Records from a collection:
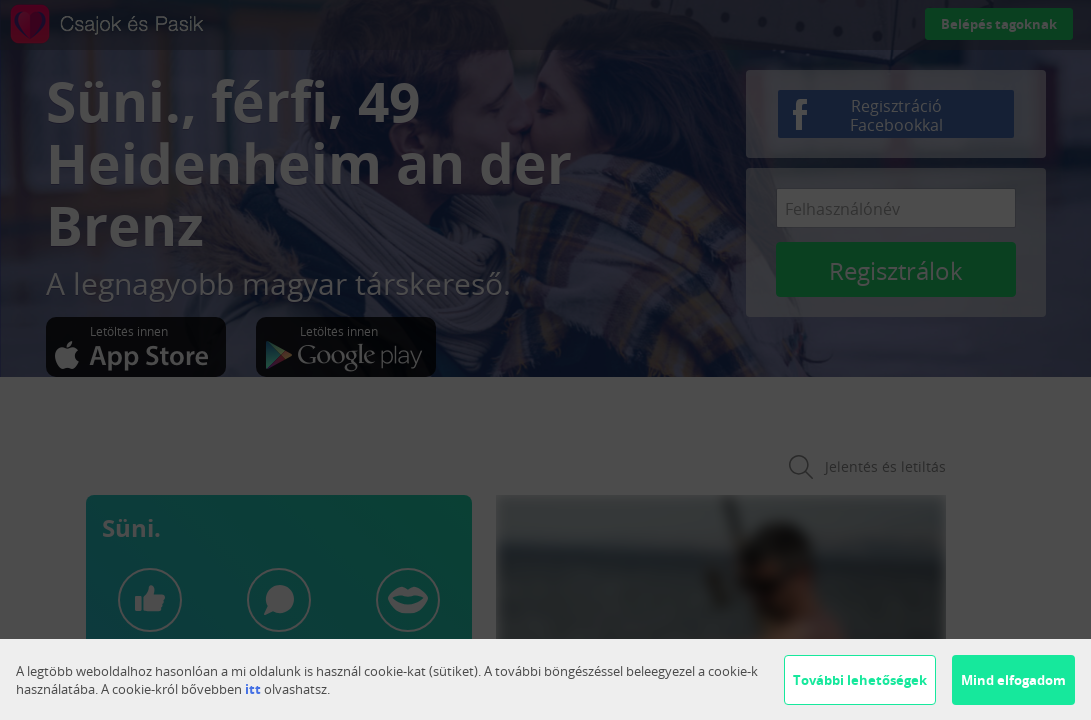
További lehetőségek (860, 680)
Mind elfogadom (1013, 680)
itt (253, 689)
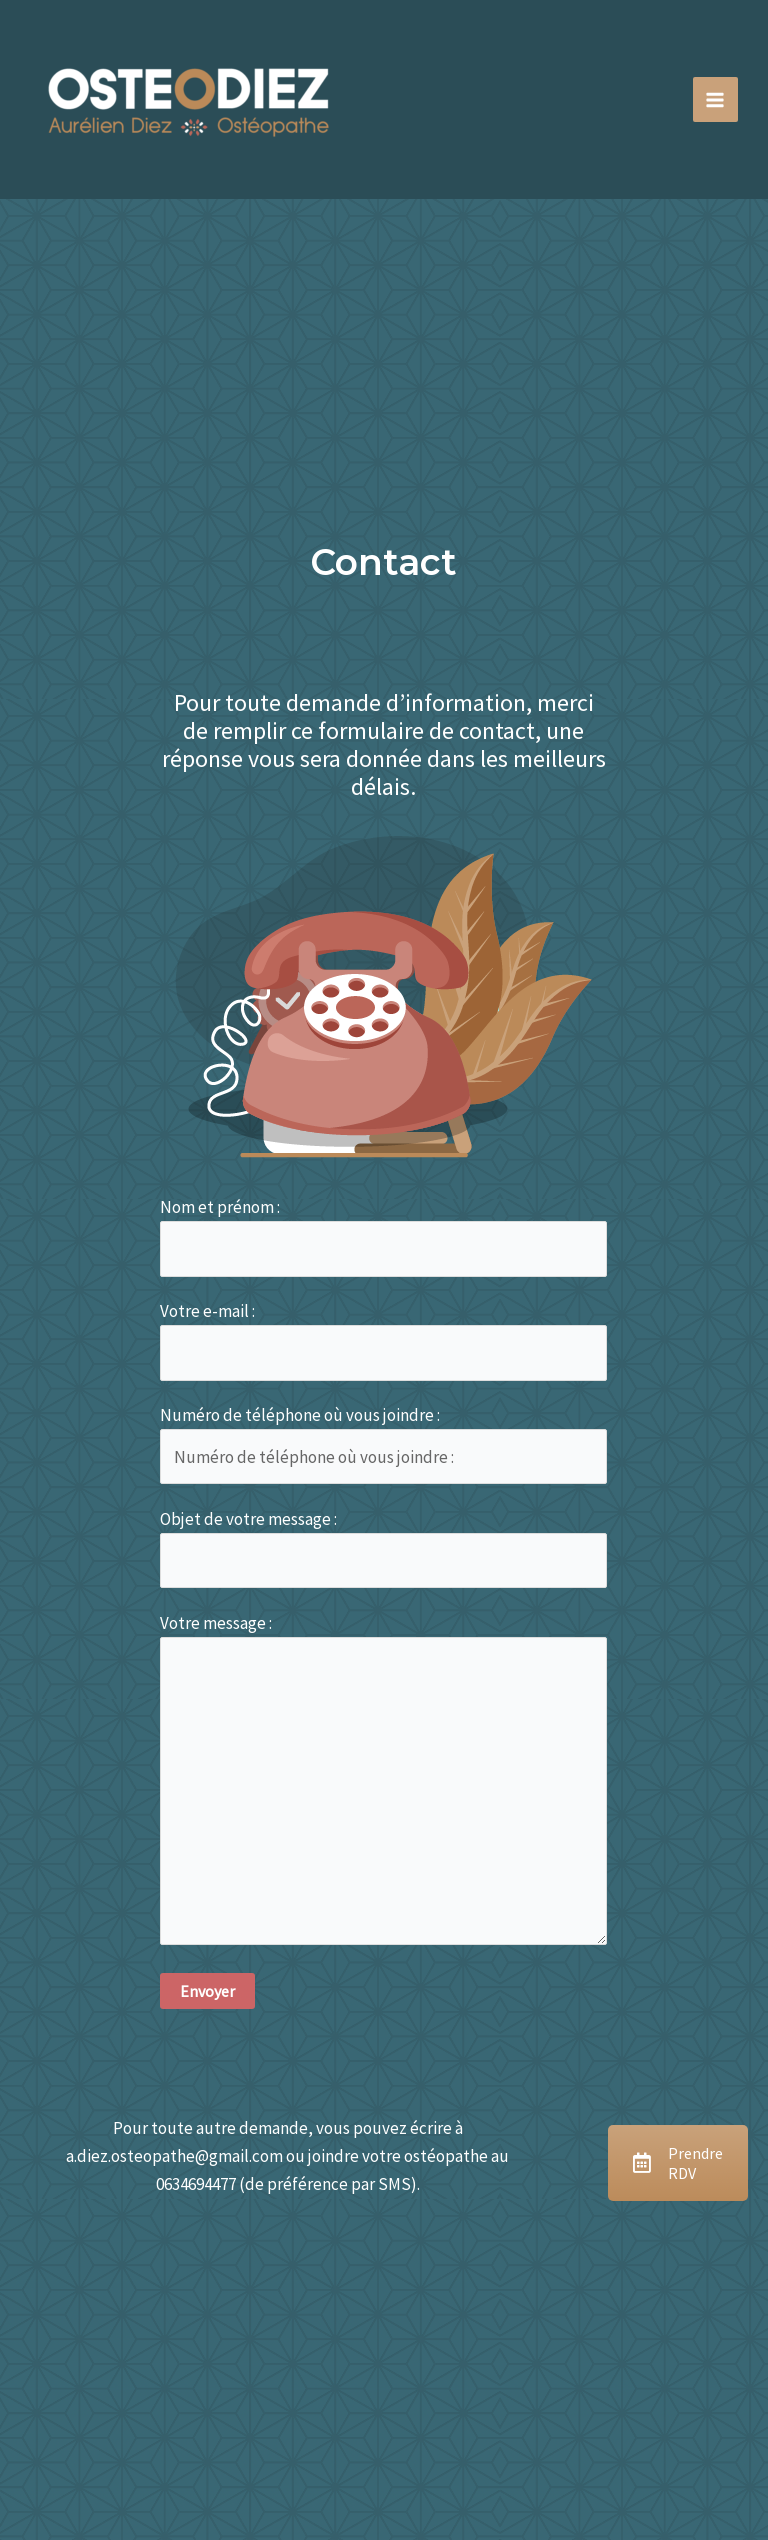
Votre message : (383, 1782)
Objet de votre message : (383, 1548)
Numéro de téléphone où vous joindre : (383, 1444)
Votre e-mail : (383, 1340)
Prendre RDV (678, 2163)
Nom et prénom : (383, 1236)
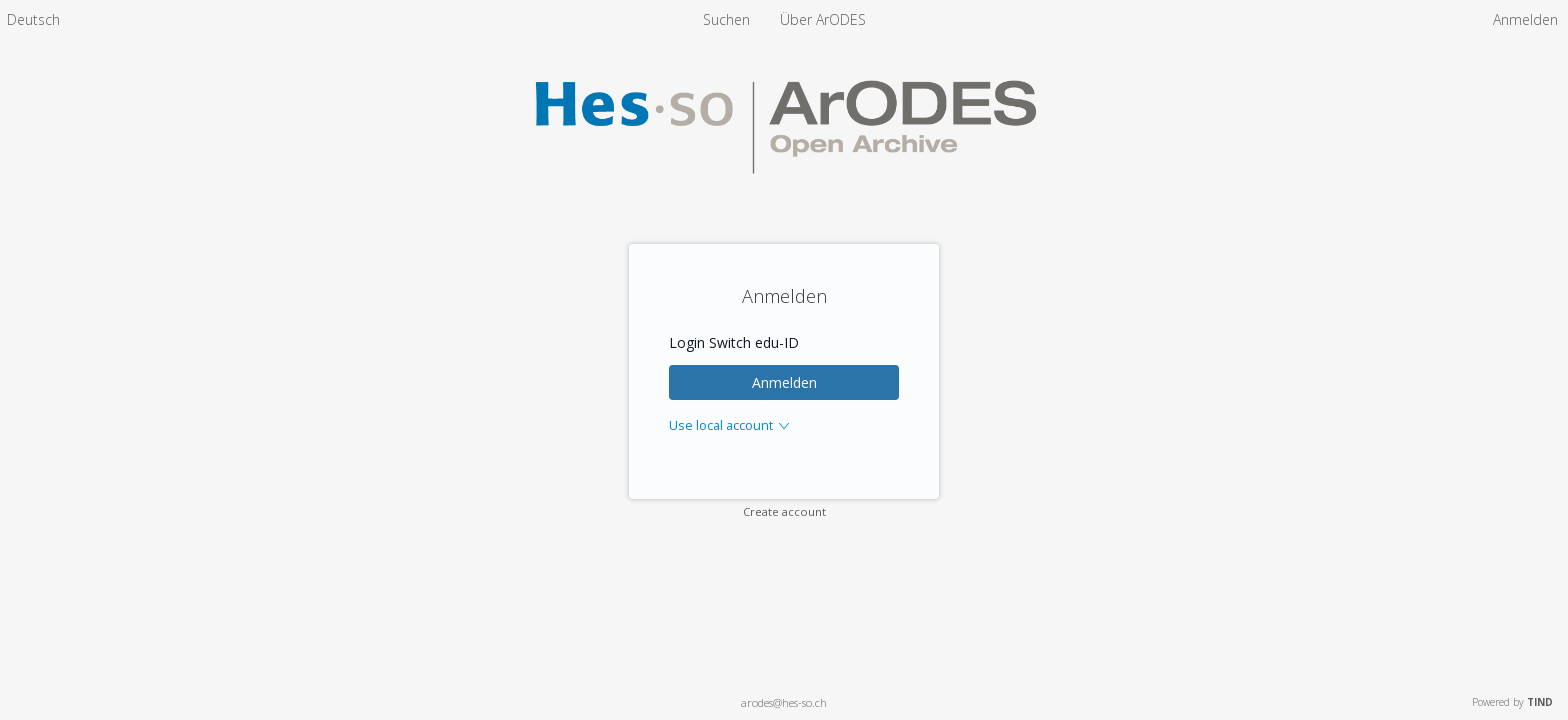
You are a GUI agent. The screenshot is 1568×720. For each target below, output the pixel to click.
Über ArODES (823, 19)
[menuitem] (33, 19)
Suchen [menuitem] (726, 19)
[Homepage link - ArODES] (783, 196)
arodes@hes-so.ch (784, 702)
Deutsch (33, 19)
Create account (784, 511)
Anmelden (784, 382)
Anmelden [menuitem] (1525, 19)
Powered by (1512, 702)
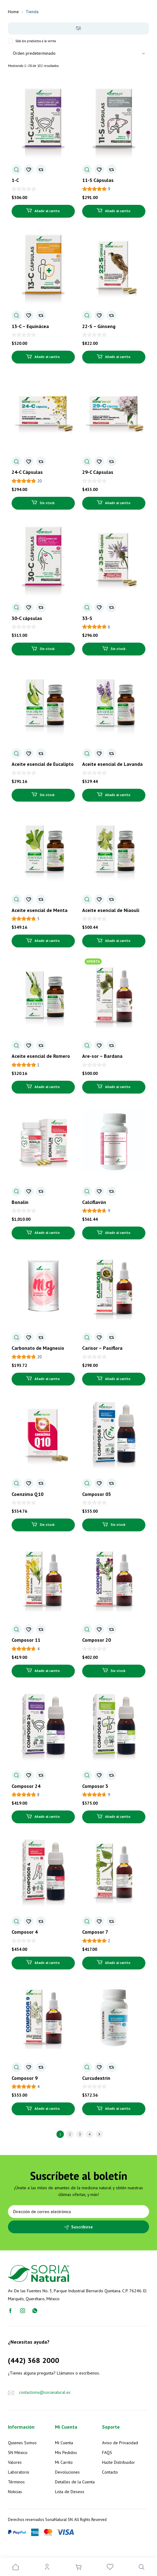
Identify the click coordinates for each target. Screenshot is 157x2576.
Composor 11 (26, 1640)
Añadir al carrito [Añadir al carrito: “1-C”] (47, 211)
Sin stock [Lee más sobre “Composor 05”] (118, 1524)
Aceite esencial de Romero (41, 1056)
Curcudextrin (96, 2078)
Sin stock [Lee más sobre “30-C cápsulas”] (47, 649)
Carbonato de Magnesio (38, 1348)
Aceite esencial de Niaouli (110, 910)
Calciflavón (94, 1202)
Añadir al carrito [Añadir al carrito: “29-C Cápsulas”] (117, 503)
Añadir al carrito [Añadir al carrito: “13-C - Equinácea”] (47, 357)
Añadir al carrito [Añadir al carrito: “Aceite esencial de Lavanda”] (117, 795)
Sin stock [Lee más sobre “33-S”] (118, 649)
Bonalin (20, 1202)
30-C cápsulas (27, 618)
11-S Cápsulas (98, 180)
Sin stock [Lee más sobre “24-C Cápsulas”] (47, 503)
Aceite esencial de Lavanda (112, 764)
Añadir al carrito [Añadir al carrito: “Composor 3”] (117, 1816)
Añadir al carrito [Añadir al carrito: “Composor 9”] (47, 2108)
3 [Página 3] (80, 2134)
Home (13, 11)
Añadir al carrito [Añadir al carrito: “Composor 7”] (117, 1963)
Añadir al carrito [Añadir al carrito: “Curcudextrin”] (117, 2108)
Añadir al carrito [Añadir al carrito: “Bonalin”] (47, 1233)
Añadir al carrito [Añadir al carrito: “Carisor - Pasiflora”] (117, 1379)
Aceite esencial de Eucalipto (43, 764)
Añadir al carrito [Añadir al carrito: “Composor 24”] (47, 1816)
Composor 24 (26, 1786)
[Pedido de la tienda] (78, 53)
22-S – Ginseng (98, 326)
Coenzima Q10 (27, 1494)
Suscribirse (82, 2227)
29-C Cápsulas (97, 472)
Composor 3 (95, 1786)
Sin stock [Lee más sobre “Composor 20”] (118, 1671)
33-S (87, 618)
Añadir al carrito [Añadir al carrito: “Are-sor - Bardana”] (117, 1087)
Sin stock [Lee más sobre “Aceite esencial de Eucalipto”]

— Exercise details —
Restate word for word every line from the top of the entries above to the line with "Nom et prénom : (383, 1236)", inclusive, and skip any pictures.

— Exercise response —
További lehetőségek (860, 680)
Mind elfogadom (1013, 680)
itt (253, 689)
Votre message : (383, 1782)
Objet de votre message : (383, 1548)
Numéro de téléphone où vous joindre : (383, 1444)
Votre e-mail : (383, 1340)
Prendre RDV (678, 2163)
Nom et prénom : (383, 1236)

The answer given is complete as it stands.